# Your assignment:
Print every entry exactly as it appears, but skip the pictures.

# Data for analysis:
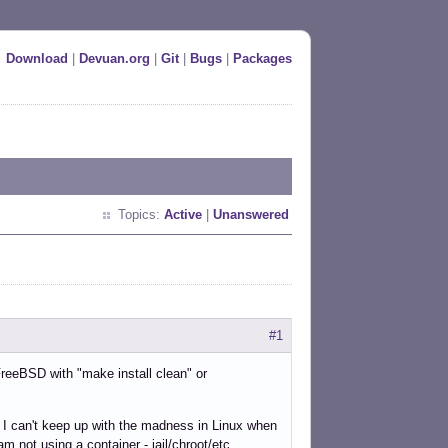
Download
|
Devuan.org
|
Git
|
Bugs
|
Packages
Topics:
Active
|
Unanswered
#1
 FreeBSD with "make install clean" or
ut I can't keep up with the madness in Linux when
m not using a container - jail/chroot/etc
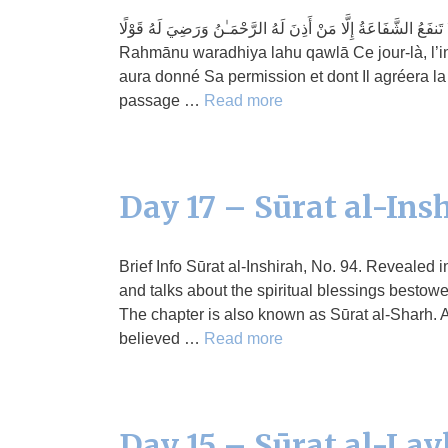
يَوْمَئِذٍ لَّا تَنفَعُ الشَّفَاعَةُ إِلَّا مَنْ أَذِنَ لَهُ الرَّحْمَـٰنُ وَرَضِيَ لَهُ قَوْلًا Yawma’idhin lā tanfa‘ush-shafā‘atu ill
Rahmānu waradhiya lahu qawlā Ce jour-là, l’int
aura donné Sa permission et dont Il agréera la 
passage …
Read more
Day 17 – Sūrat al-Ins
Brief Info Sūrat al-Inshirah, No. 94. Revealed
and talks about the spiritual blessings bestow
The chapter is also known as Sūrat al-Sharh. A
believed …
Read more
Day 15 – Sūrat al-Lay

# Answer box:
Download
|
Devuan.org
|
Git
|
Bugs
|
Packages
Topics:
Active
|
Unanswered
#1
 FreeBSD with "make install clean" or
ut I can't keep up with the madness in Linux when
m not using a container - jail/chroot/etc
يَوْمَئِذٍ لَّا تَنفَعُ الشَّفَاعَةُ إِلَّا مَنْ أَذِنَ لَهُ الرَّحْمَـٰنُ وَرَضِيَ لَهُ قَوْلًا Yawma’idhin lā tanfa‘ush-shafā‘atu ill
Rahmānu waradhiya lahu qawlā Ce jour-là, l’int
aura donné Sa permission et dont Il agréera la 
passage …
Read more
Day 17 – Sūrat al-Ins
Brief Info Sūrat al-Inshirah, No. 94. Revealed
and talks about the spiritual blessings bestow
The chapter is also known as Sūrat al-Sharh. A
believed …
Read more
Day 15 – Sūrat al-Lay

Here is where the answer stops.